Fiscalité locative : la fin des privilèges du meublé dans le budget 2026 ?

Budget 2026 : Un éventuel rééquilibrage entre location nue et meublée ?

Nantes - Politique - Hervé Koffel le 23/10/2025

Le mardi 21 octobre 2025, la commission des finances de l'Assemblée nationale a adopté deux amendements au projet de loi de finances 2026. L'un met à jour l'abattement pour les locations nues, tandis que l'autre concerne la déductibilité de l'amortissement pour les meublés. Un coup de barre qui pourrait bien transformer le marché locatif français... si le budget venait à être voté.

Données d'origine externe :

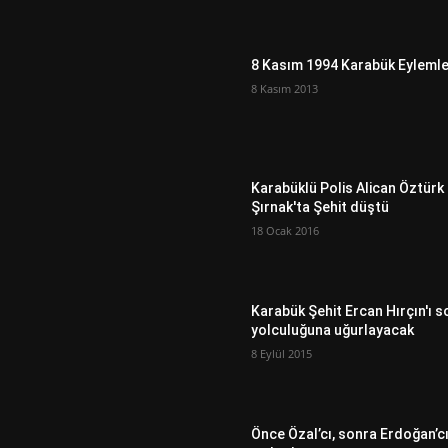
8 Kasım 1994 Karabük Eylemle
8 Kasım 2013
Karabüklü Polis Alican Öztürk
Şırnak'ta Şehit düştü
18 Ocak 2016
Karabük Şehit Ercan Hırçın'ı s
yolculuğuna uğurlayacak
8 Eylül 2015
Önce Özal’cı, sonra Erdoğan’c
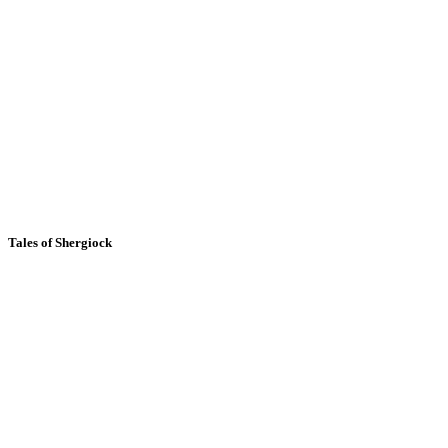
Tales of Shergiock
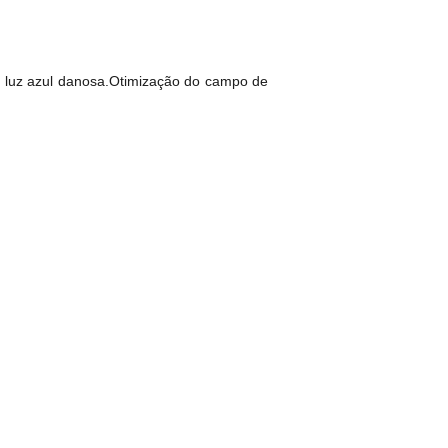
a e luz azul danosa.Otimização do campo de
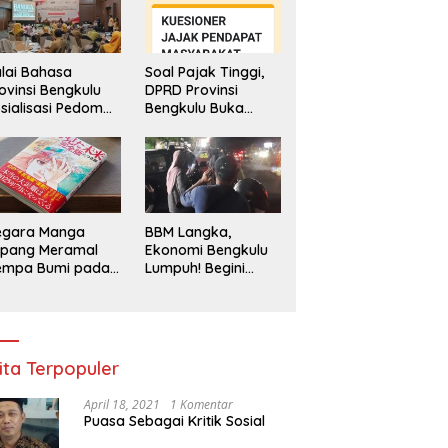
lai Bahasa
Soal Pajak Tinggi,
ovinsi Bengkulu
DPRD Provinsi
sialisasi Pedoman
Bengkulu Buka
engawasan
Layanan
enggunaan
Pengaduan
hasa Indonesia
Masyarakat
egara Manga
BBM Langka,
epang Meramal
Ekonomi Bengkulu
empa Bumi pada
Lumpuh! Begini
li 2025, Semua
Penjelasan
di Heboh
Gubernur
ita Terpopuler
April 18, 2021
1 Komentar
Puasa Sebagai Kritik Sosial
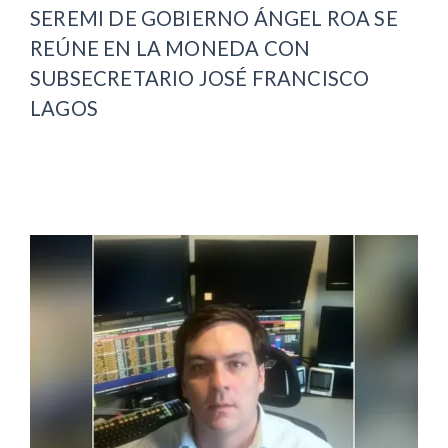
SEREMI DE GOBIERNO ÁNGEL ROA SE
REÚNE EN LA MONEDA CON
SUBSECRETARIO JOSÉ FRANCISCO
LAGOS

Abattement et amortissement revus pour plus d'équité

L'abattement du régime micro-foncier à 50 %

Le premier amendement traite de l'abattement forfaitaire appliqué au régime micro-foncier, réservé aux propriétaires qui louent nu, qui passerait de 30 % à 50 % des revenus locatifs. Ce dispositif, plafonné à 15 000 € de recettes annuelles, permet de déduire automatiquement la moitié des loyers perçus sans justifier la moindre facture de plomberie ou de ravalement. Pour un propriétaire encaissant 10 000 € par an, la base imposable fond de 7 000 à 5 000 €. Un gain fiscal immédiat qui place enfin la location classique au même niveau que son concurrent meublé.

Si vous avez comme une impression de déjà vu avec cet amendement, c'est parce qu'il a déjà été proposé, et même adopté, l'année dernière dans le cadre du PLF 2025 sous le gouvernement Barnier. Cependant, suite à la censure dudit gouvernement et de son budget, la législature suivante sous François Bayrou n'avait pas retenu l'amendement et les discussions avaient été interrompues.

La fin de la déduction des amortissements en LMNP

Le second amendement, plus radical, concerne la suppression pure et simple de la déductibilité des amortissements pour les loueurs en meublé non professionnel (LMNP) au régime réel. Jusqu'ici, ces investisseurs pouvaient grignoter chaque année une fraction de la valeur de leur bien (murs et mobilier confondus) pour alléger leur note fiscale, parfois jusqu'à effacer totalement l'impôt pendant des années. Cette mécanique comptable, jugée trop généreuse par les députés, disparaîtrait du paysage fiscal dès le 1er janvier 2026, sous réserve du vote définitif en séance publique prévu à partir du 24 octobre.

Les deux amendements ont été défendus par le député socialiste Inaki Echaniz, qui avait notamment porté avec Annaïg Le Meur la loi éponyme, dite "anti-Airbnb" en 2024.

Quand l'avantage fiscal devient distorsion de marché

Cette proposition de réforme achève vingt ans de distorsion fiscale qui a progressivement transformé le paysage locatif français. En effet, le parc locatif nu s'est contracté de moitié en quatre ans. Dans le même temps, la location meublée explosait, dopée par ses avantages fiscaux et l'essor des plateformes comme Airbnb.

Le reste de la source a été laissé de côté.